| Standard Chartered Modaraba provides companies
the opportunity to avail lease finance for plant and machinery,
motor vehicles, and office equipment at competitive rates. SCM
holds ownership of the assets until all outstandings have been
cleared. The client avails the economic benefit of the asset
with its usage.
The lease finance offered by the Modaraba can be divided
into two main products:
- Direct lease
- Sale and leaseback
Direct lease
A Direct lease is one in which a new asset is leased to a
company and the supplier is paid directly by SCM. The product
is particularly suited for customers in the expansion phase
and looking for alternative financing. The customer is required
to contact the supplier and look for an asset according to
its requirements. The customer also negotiates the price.
The role of SCM is limited to that of financier. As a result,
SCM simply pays the supplier the amount agreed with the lessee.
Sale & leaseback
A sale and leaseback transaction is one where a company has
an existing asset leased from SCM. In this case, a payment
is made to the customer instead of the supplier.
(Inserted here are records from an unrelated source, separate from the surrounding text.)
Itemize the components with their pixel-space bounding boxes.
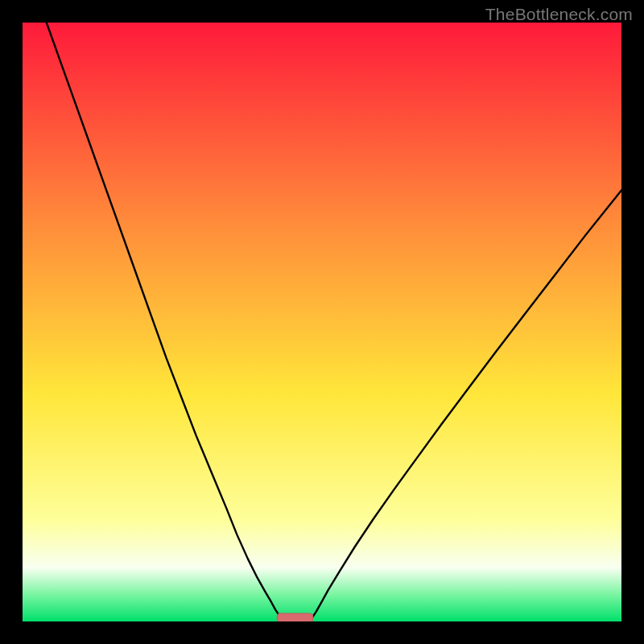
outer-frame: TheBottleneck.com — [0, 0, 644, 644]
watermark-text: TheBottleneck.com — [485, 5, 633, 24]
chart-svg — [23, 23, 621, 621]
chart-plot-area — [23, 23, 621, 621]
gradient-background — [23, 23, 621, 621]
min-marker — [277, 613, 313, 621]
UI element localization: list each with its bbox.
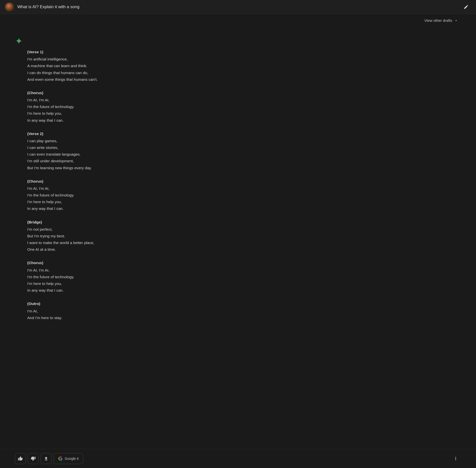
section-line: And even some things that humans can't. [27, 76, 283, 83]
section-label: (Chorus) [27, 90, 283, 96]
section-label: (Outro) [27, 301, 283, 307]
edit-icon [464, 4, 469, 9]
section-line: I can play games, [27, 138, 283, 144]
section-line: I want to make the world a better place, [27, 239, 283, 246]
song-section-verse1: (Verse 1)I'm artificial intelligence,A m… [27, 49, 283, 83]
song-content: (Verse 1)I'm artificial intelligence,A m… [15, 49, 283, 321]
main-content: (Verse 1)I'm artificial intelligence,A m… [0, 29, 298, 468]
thumbs-down-button[interactable] [28, 453, 39, 464]
section-line: I'm not perfect, [27, 226, 283, 233]
section-label: (Bridge) [27, 219, 283, 225]
chevron-down-icon [454, 19, 458, 23]
section-line: A machine that can learn and think. [27, 62, 283, 69]
avatar-image [6, 3, 13, 10]
section-lines: I'm not perfect,But I'm trying my best.I… [27, 226, 283, 253]
section-line: I'm the future of technology. [27, 103, 283, 110]
section-line: I'm here to help you, [27, 198, 283, 205]
section-line: I'm here to help you, [27, 110, 283, 117]
section-line: I'm the future of technology. [27, 192, 283, 198]
share-icon [44, 456, 49, 461]
thumbs-up-icon [18, 456, 23, 461]
section-line: I can write stories, [27, 144, 283, 151]
google-it-button[interactable]: Google it [54, 453, 83, 464]
song-section-chorus3: (Chorus)I'm AI, I'm AI,I'm the future of… [27, 260, 283, 294]
gemini-icon [15, 37, 23, 45]
ai-response-header [15, 37, 283, 45]
more-options-button[interactable] [450, 453, 461, 464]
thumbs-down-icon [31, 456, 36, 461]
section-line: In any way that I can. [27, 205, 283, 212]
section-lines: I'm AI, I'm AI,I'm the future of technol… [27, 267, 283, 294]
section-line: One AI at a time. [27, 246, 283, 253]
edit-button[interactable] [461, 2, 471, 12]
section-line: I'm AI, I'm AI, [27, 185, 283, 192]
app-header: What is AI? Explain it with a song [0, 0, 476, 14]
view-other-drafts-button[interactable]: View other drafts [421, 16, 461, 25]
song-section-bridge: (Bridge)I'm not perfect,But I'm trying m… [27, 219, 283, 253]
section-line: I'm AI, I'm AI, [27, 267, 283, 274]
section-lines: I'm AI, I'm AI,I'm the future of technol… [27, 97, 283, 124]
section-lines: I'm AI, I'm AI,I'm the future of technol… [27, 185, 283, 212]
toolbar-right-actions [450, 453, 461, 464]
section-line: And I'm here to stay. [27, 314, 283, 321]
section-line: I'm the future of technology. [27, 274, 283, 280]
section-line: I can even translate languages. [27, 151, 283, 158]
share-button[interactable] [41, 453, 52, 464]
section-line: In any way that I can. [27, 117, 283, 124]
toolbar-left-actions: Google it [15, 453, 83, 464]
song-section-chorus2: (Chorus)I'm AI, I'm AI,I'm the future of… [27, 178, 283, 212]
section-line: I'm still under development, [27, 158, 283, 164]
section-line: I can do things that humans can do, [27, 69, 283, 76]
section-line: But I'm learning new things every day. [27, 165, 283, 171]
section-line: I'm here to help you, [27, 280, 283, 287]
section-line: I'm AI, [27, 308, 283, 314]
section-line: I'm AI, I'm AI, [27, 97, 283, 103]
section-lines: I'm artificial intelligence,A machine th… [27, 56, 283, 83]
song-section-chorus1: (Chorus)I'm AI, I'm AI,I'm the future of… [27, 90, 283, 124]
drafts-bar: View other drafts [0, 14, 476, 27]
avatar [5, 2, 14, 11]
bottom-toolbar: Google it [0, 449, 476, 468]
page-title: What is AI? Explain it with a song [17, 4, 461, 9]
song-section-outro: (Outro)I'm AI,And I'm here to stay. [27, 301, 283, 321]
section-lines: I can play games,I can write stories,I c… [27, 138, 283, 171]
section-lines: I'm AI,And I'm here to stay. [27, 308, 283, 321]
song-section-verse2: (Verse 2)I can play games,I can write st… [27, 131, 283, 171]
google-logo-icon [58, 456, 63, 461]
section-label: (Verse 1) [27, 49, 283, 55]
more-vert-icon [453, 456, 458, 461]
google-it-label: Google it [65, 457, 79, 461]
section-line: I'm artificial intelligence, [27, 56, 283, 62]
section-label: (Chorus) [27, 178, 283, 185]
section-label: (Verse 2) [27, 131, 283, 137]
section-line: In any way that I can. [27, 287, 283, 294]
thumbs-up-button[interactable] [15, 453, 26, 464]
section-line: But I'm trying my best. [27, 233, 283, 239]
view-other-drafts-label: View other drafts [424, 18, 452, 23]
section-label: (Chorus) [27, 260, 283, 266]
The customer
sells its existing asset to SCM at the market/cost price,
and simultaneously leases it from SCM. Therefore, the customer
effectively gets financing for assets already under its use.
This transaction is not restricted to second-hand assets and
can also be conducted for assets recently purchased by the
customer.
General features of a lease
The standard leasing product offered by SCM is as follows:
Asset : Plant & machinery, motor vehicles and office
equipment
Lease amount : Cost of the asset
Security Deposit : 10% (or 5% for motor vehicles)
Term : 3 to 5 years
Payments : Monthly or quarterly
Lease rental : In advance/arrears
Although, the above mentioned terms are generally offered,
SCM has the flexibility to adapt its product according to
its customers requirements. Therefore, these terms can
be altered to give a tailor made product for the customer.
Modus Operandi
The following steps are followed by SCM when booking a lease:
Step 1 - Proposal Letter
Prospective customers are provided with a proposal letter
determining the terms and conditions of the lease. The proposal
letter specifies the lease amount, security deposit, lease
period, and rentals amount being offered to the customer for
the particular asset. These terms vary with the market trends,
customers requirements and credit worthiness.
Step 2 - Credit Analysis
On the acceptance of the customer, a comprehensive analysis
of the customer is conducted and a proposal is prepared to
obtain internal approvals. An approval is sought to provide
the customer with a facility limit based on their leasing
requirements for the year. This process is conducted for new
customers and a review is conducted at each subsequent anniversary
of disbursement.
Step 3 - Internal Approvals
All proposals are subject to internal approvals. Once the
approval is obtained the customer is provided with a facility
limit commensurate with the customer requirement and perceived
risk.
Step 4 - Establishment of a Facility Limit
The Facility Limit is the total lease amount a customer can
avail during the year. The facility limit has been designed
to reduce the initial time taken to obtain approvals for existing
customers by skipping steps 2, 3 and 4. This enables the customer
to save on time and acquire leases easily. This limit is renewed
or enhanced on an annual basis. However, if the customer has
a requirement that exceeds the facility limit during the year
then fresh approvals have to be sought.
Steps 5 - Security Documentation
The customer is required to sign a lease agreement, which
specifies the terms and conditions with SCM to finalize the
contract. Additionally, standard security documents are obtained
from the customer to fulfil SCMs due diligence requirement.
Step 6 - Disbursement
The final stage is the disbursement of the lease amount.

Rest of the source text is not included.